TASK OBJECTIVE: Copy every line of the records below where the word "LIGA" occurs.
::::
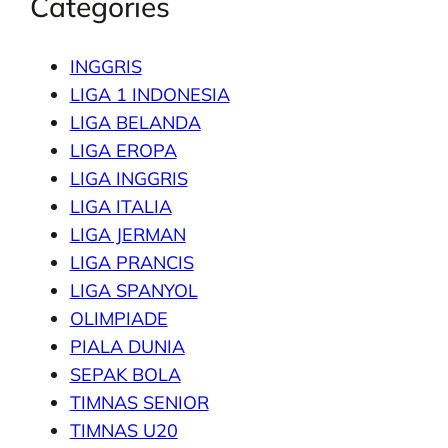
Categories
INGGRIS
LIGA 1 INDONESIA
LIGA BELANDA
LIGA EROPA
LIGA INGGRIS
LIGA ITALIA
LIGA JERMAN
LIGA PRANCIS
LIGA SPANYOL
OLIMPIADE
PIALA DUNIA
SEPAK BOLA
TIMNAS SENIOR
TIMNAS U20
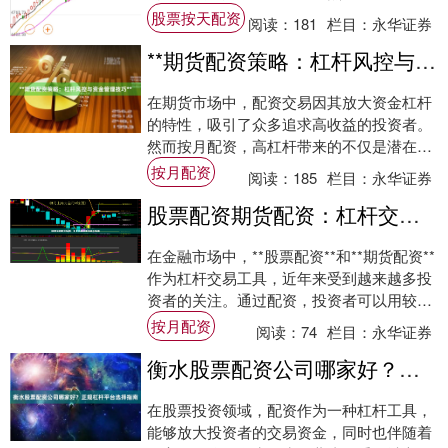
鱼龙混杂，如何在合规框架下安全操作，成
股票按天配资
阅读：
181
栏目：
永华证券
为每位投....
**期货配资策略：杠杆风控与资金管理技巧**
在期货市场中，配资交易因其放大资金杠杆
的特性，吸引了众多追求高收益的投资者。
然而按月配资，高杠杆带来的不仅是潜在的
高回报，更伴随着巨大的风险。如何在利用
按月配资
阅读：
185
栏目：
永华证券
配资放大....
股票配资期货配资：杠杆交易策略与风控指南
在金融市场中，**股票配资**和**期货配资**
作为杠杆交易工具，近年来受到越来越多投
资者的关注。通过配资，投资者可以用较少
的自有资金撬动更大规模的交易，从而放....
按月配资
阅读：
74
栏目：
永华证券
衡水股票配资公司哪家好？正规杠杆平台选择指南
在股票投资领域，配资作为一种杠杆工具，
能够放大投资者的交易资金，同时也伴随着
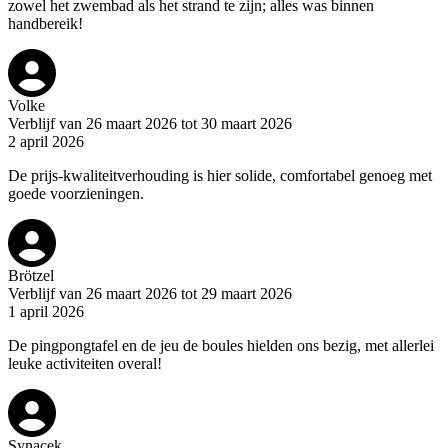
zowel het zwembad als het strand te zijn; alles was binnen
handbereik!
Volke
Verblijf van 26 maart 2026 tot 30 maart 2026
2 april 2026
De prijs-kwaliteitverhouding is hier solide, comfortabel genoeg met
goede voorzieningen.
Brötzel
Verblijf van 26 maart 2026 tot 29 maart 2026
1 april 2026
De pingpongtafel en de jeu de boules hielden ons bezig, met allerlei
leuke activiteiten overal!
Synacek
::::
EXERCISE RESULT:
LIGA 1 INDONESIA
LIGA BELANDA
LIGA EROPA
LIGA INGGRIS
LIGA ITALIA
LIGA JERMAN
LIGA PRANCIS
LIGA SPANYOL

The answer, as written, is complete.